## WHAT YOU SHOULD DO
What you should give back is a precise copy of the lines below from the one containing "it both practical and premium." through the one containing "once shattered, can", with no pictures.

:: DATASET EXTRACT

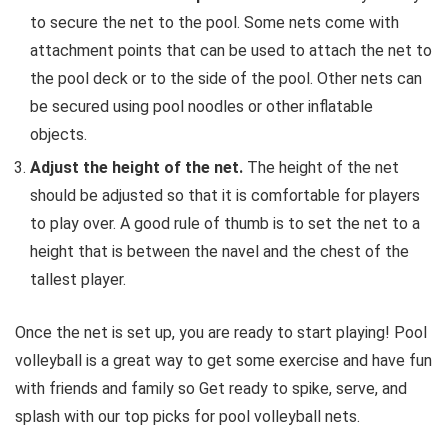
to secure the net to the pool.
Some nets come with
attachment points that can be used to attach the net to
the pool deck or to the side of the pool.
Other nets can
be secured using pool noodles or other inflatable
objects.
Adjust the height of the net.
The height of the net
should be adjusted so that it is comfortable for players
to play over.
A good rule of thumb is to set the net to a
height that is between the navel and the chest of the
tallest player.
Once the net is set up,
you are ready to start playing!
Pool
volleyball is a great way to get some exercise and have fun
with friends and family so Get ready to spike, serve, and
splash with our top picks for pool volleyball nets.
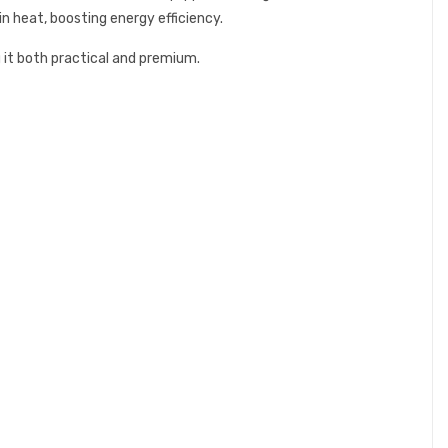
n heat, boosting energy efficiency.
it both practical and premium.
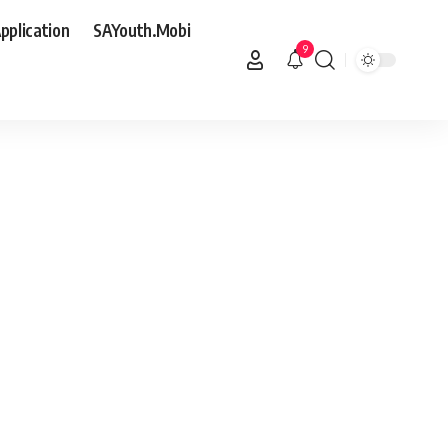
pplication
SAYouth.Mobi
9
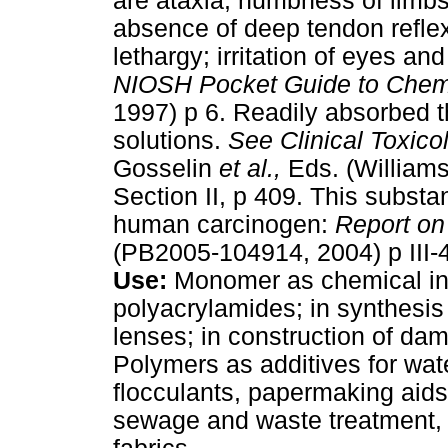
are ataxia, numbness of limb
absence of deep tendon reflex
lethargy; irritation of eyes an
NIOSH Pocket Guide to Chem
1997) p 6. Readily absorbed t
solutions.
See
Clinical Toxic
Gosselin
et al.,
Eds. (Williams
Section II, p 409. This substa
human carcinogen:
Report on
(PB2005-104914, 2004) p III-4
Use:
Monomer as chemical int
polyacrylamides; in synthesis
lenses; in construction of da
Polymers as additives for wat
flocculants, papermaking aids,
sewage and waste treatment,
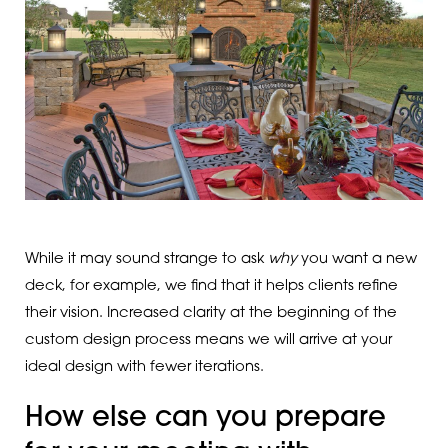
While it may sound strange to ask
why
you want a new
deck, for example, we find that it helps clients refine
their vision. Increased clarity at the beginning of the
custom design process means we will arrive at your
ideal design with fewer iterations.
How else can you prepare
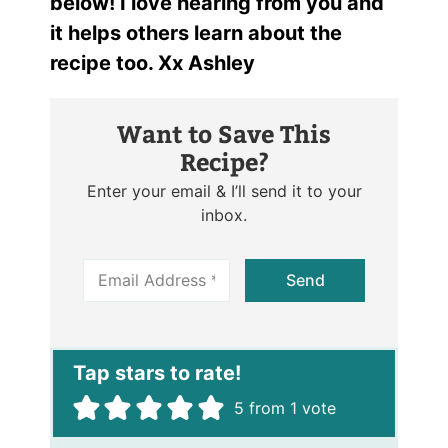
below! I love hearing from you and
it helps others learn about the
recipe too. Xx Ashley
Want to Save This
Recipe?
Enter your email & I’ll send it to your
inbox.
E
Send
m
a
i
l
*
5
from 1 vote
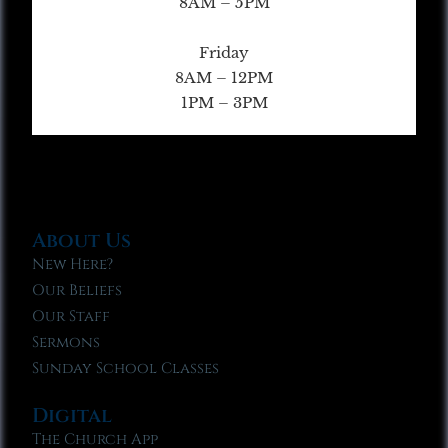
8AM – 5PM
Friday
8AM – 12PM
1PM – 3PM
About Us
New Here?
Our Beliefs
Our Staff
Sermons
Sunday School Classes
Digital
The Church App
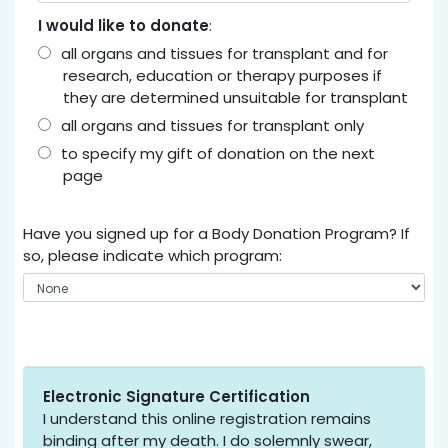
I would like to donate
:
all organs and tissues for transplant and for
research, education or therapy purposes if
they are determined unsuitable for transplant
all organs and tissues for transplant only
to specify my gift of donation on the next
page
Have you signed up for a Body Donation Program? If
so, please indicate which program:
Electronic Signature Certification
I understand this online registration remains
binding after my death. I do solemnly swear,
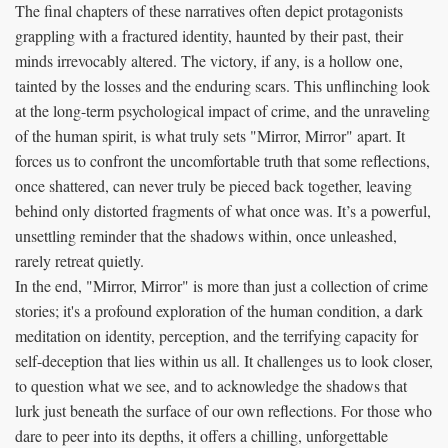
The final chapters of these narratives often depict protagonists
grappling with a fractured identity, haunted by their past, their
minds irrevocably altered. The victory, if any, is a hollow one,
tainted by the losses and the enduring scars. This unflinching look
at the long-term psychological impact of crime, and the unraveling
of the human spirit, is what truly sets "Mirror, Mirror" apart. It
forces us to confront the uncomfortable truth that some reflections,
once shattered, can never truly be pieced back together, leaving
behind only distorted fragments of what once was. It’s a powerful,
unsettling reminder that the shadows within, once unleashed,
rarely retreat quietly.
In the end, "Mirror, Mirror" is more than just a collection of crime
stories; it's a profound exploration of the human condition, a dark
meditation on identity, perception, and the terrifying capacity for
self-deception that lies within us all. It challenges us to look closer,
to question what we see, and to acknowledge the shadows that
lurk just beneath the surface of our own reflections. For those who
dare to peer into its depths, it offers a chilling, unforgettable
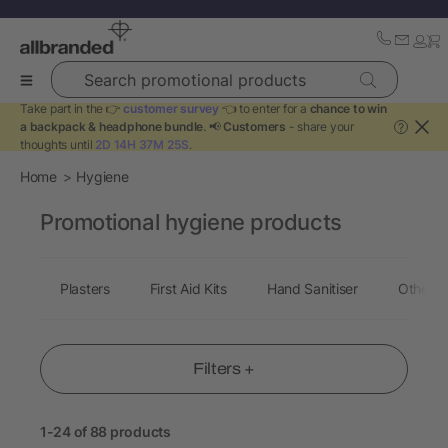
Search promotional products
Take part in the 👉
customer survey
👈 to enter for a
chance to win
a backpack & headphone bundle
. 📢
Customers
- share your
?
thoughts until
2D 14H 37M 24S
.
Home
Hygiene
Promotional hygiene products
Plasters
First Aid Kits
Hand Sanitiser
Other H
Filters +
1-24 of 88 products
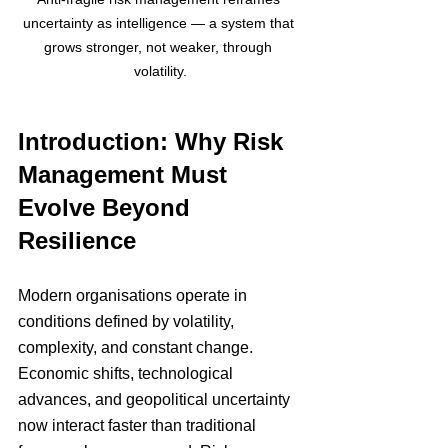
uncertainty as intelligence — a system that 
grows stronger, not weaker, through 
volatility.
Introduction: Why Risk 
Management Must 
Evolve Beyond 
Resilience
Modern organisations operate in 
conditions defined by volatility, 
complexity, and constant change. 
Economic shifts, technological 
advances, and geopolitical uncertainty 
now interact faster than traditional 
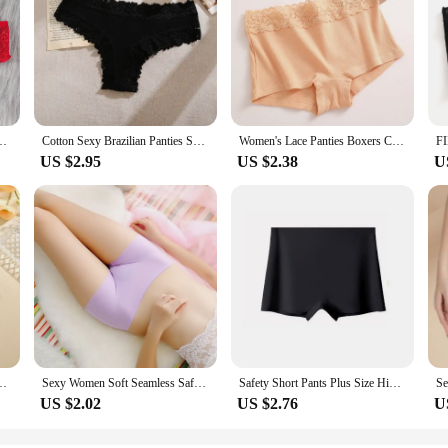
t Underwear Hollow Out Female Lingerie Elasticity Comfortable Underpants
Cotton Sexy Brazilian Panties Seamless Soft Panties Women Sexy Low-waist Underwear Solid Breathable Thongs Female Lingerie
Women's Lace Panties Boxers Cotton Seamless Boxers Underwear Female Solid Color Briefs Cozy Lingerie Intimate Underpant S-XL
US $2.95
US $2.38
U
men's Boxer Pants Fashion Seamless Safty Pants Female Breathable Lingerie
Sexy Women Soft Seamless Safety Short Pants Summer Under Skirt Shorts Soft Comfortable Ice Silk Breathable Short Tights for Girl
Safety Short Pants Plus Size High Waist Safety Elastic Shorts Under Skirt With Pockets Female Push Up Thin Lace Safety Shorts
US $2.02
US $2.76
U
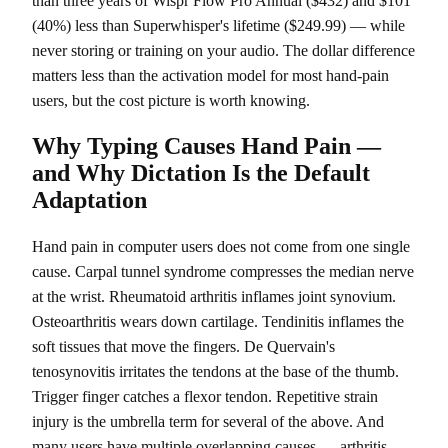
than three years of Wispr Flow Pro Annual ($432) and $101
(40%) less than Superwhisper's lifetime ($249.99) — while
never storing or training on your audio. The dollar difference
matters less than the activation model for most hand-pain
users, but the cost picture is worth knowing.
Why Typing Causes Hand Pain —
and Why Dictation Is the Default
Adaptation
Hand pain in computer users does not come from one single
cause. Carpal tunnel syndrome compresses the median nerve
at the wrist. Rheumatoid arthritis inflames joint synovium.
Osteoarthritis wears down cartilage. Tendinitis inflames the
soft tissues that move the fingers. De Quervain's
tenosynovitis irritates the tendons at the base of the thumb.
Trigger finger catches a flexor tendon. Repetitive strain
injury is the umbrella term for several of the above. And
many users have multiple overlapping causes — arthritis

::::

## TASK ANSWER
it both practical and premium.
pplication
SAYouth.Mobi
9
are ataxia, numbness of limb
absence of deep tendon reflex
lethargy; irritation of eyes an
NIOSH Pocket Guide to Chem
1997) p 6. Readily absorbed t
solutions.
See
Clinical Toxic
Gosselin
et al.,
Eds. (Williams
Section II, p 409. This substa
human carcinogen:
Report on
(PB2005-104914, 2004) p III-4
Use:
Monomer as chemical int
polyacrylamides; in synthesis
lenses; in construction of da
Polymers as additives for wat
flocculants, papermaking aids,
sewage and waste treatment,
While it may sound strange to ask
why
you want a new
deck, for example, we find that it helps clients refine
their vision. Increased clarity at the beginning of the
custom design process means we will arrive at your
ideal design with fewer iterations.
How else can you prepare
below! I love hearing from you and
it helps others learn about the
recipe too. Xx Ashley
Want to Save This
Recipe?
Enter your email & I’ll send it to your
inbox.
E
Send
m
a
i
l
*
5
from 1 vote
8AM – 5PM
Friday
8AM – 12PM
1PM – 3PM
About Us
New Here?
Our Beliefs
Our Staff
Sermons
Sunday School Classes
Digital
The Church App
I would like to donate
:
all organs and tissues for transplant and for
research, education or therapy purposes if
they are determined unsuitable for transplant
all organs and tissues for transplant only
to specify my gift of donation on the next
page
Have you signed up for a Body Donation Program? If
so, please indicate which program:
Electronic Signature Certification
I understand this online registration remains
binding after my death. I do solemnly swear,
The final chapters of these narratives often depict protagonists
grappling with a fractured identity, haunted by their past, their
minds irrevocably altered. The victory, if any, is a hollow one,
tainted by the losses and the enduring scars. This unflinching look
at the long-term psychological impact of crime, and the unraveling
of the human spirit, is what truly sets "Mirror, Mirror" apart. It
forces us to confront the uncomfortable truth that some reflections,
once shattered, can never truly be pieced back together, leaving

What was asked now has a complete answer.